Dia kemudian memutuskan meminjam uang kepada teman dan bank dengan jaminan gaji bulanan.
Jumlahnya mencapai kisaran Rp90 juta untuk menutup tagihan di dua aplikasi pinjol tersebut.
Jumlahnya memang membengkak banyak, karena perhitungan limit yang harus dibayar dengan peminjaman yang dilakukan berulang-ulang.
Seusai dibayar, “aku pikir masalahnya bakal selesai. Ternyata tidak," ucapnya.
Ia masih mendapat teror. Serangan itu dilancarkan ke nomor ponsel teman-temannya.
Awal Juli, dia memutuskan melaporkan kejadian itu ke Polres Sleman.
Laporannya diterima di Reserse dan Kriminal. Kemudian, di bulan yang sama mendatangi Direktorat Kriminal Khusus Polda DIY.
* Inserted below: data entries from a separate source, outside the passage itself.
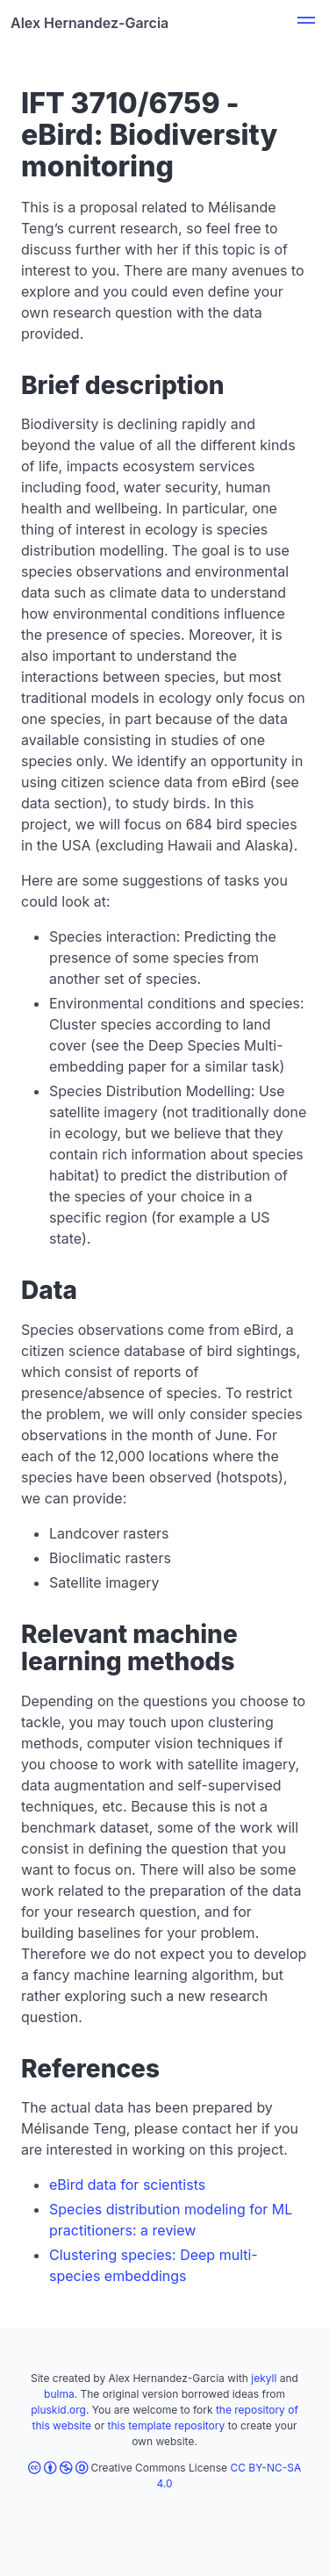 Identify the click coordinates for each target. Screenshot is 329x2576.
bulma (59, 2393)
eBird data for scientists (127, 2184)
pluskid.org (58, 2409)
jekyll (263, 2378)
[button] (306, 22)
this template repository (166, 2425)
Namun, dia mengaku tidak bisa membuat laporan dengan alasan tertentu.
Ia justru disarankan jika berurusan dengan pinjol maka utang tidak perlu dibayar. "Sampai detik ini, mereka (pinjol) masih neror ke nomor ibu dan bapakku," tutur Intan.
Diperangi
Genderang perang terhadap pinjol ilegal saat ini sedang digalakkan penegak hukum. Sebab, dinilai sudah sangat meresahkan masyarakat.
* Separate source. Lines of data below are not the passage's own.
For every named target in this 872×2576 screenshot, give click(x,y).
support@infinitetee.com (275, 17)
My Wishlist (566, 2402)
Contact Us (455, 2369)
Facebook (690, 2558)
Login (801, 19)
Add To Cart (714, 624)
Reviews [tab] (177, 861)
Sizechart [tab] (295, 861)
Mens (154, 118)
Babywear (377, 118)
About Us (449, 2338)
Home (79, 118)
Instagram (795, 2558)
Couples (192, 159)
Pada Kamis (14/10) malam, Direktorat Reserse Kriminal Khusus Polda Jabar bersama Polda DIY bahkan menggerebek kantor pinjol ilegal di Samirono, Caturtunggal, Depok, Sleman.
Dalam penggerebekan tersebut, 1 manager, 2 HRD, dan 83 operator atau debt collector online diamankan. Mereka dibawa ke Polda Jabar untuk menjalani pemeriksaan.
Satu orang dikabarkan telah ditetapkan menjadi tersangka. Sementara 79 dipulangkan ke Yogyakarta.
Kabidhumas Polda DIY, Kombes Pol Yuliyanto meminta masyarakat yang telah menjadi korban pinjol untuk melapor.
Namun sebelum melapor, diminta agar lebih dahulu berkonsultasi ke Reserse dan Kriminal agar lebih mudah diarahkan untuk pembuatan laporan kepolisian.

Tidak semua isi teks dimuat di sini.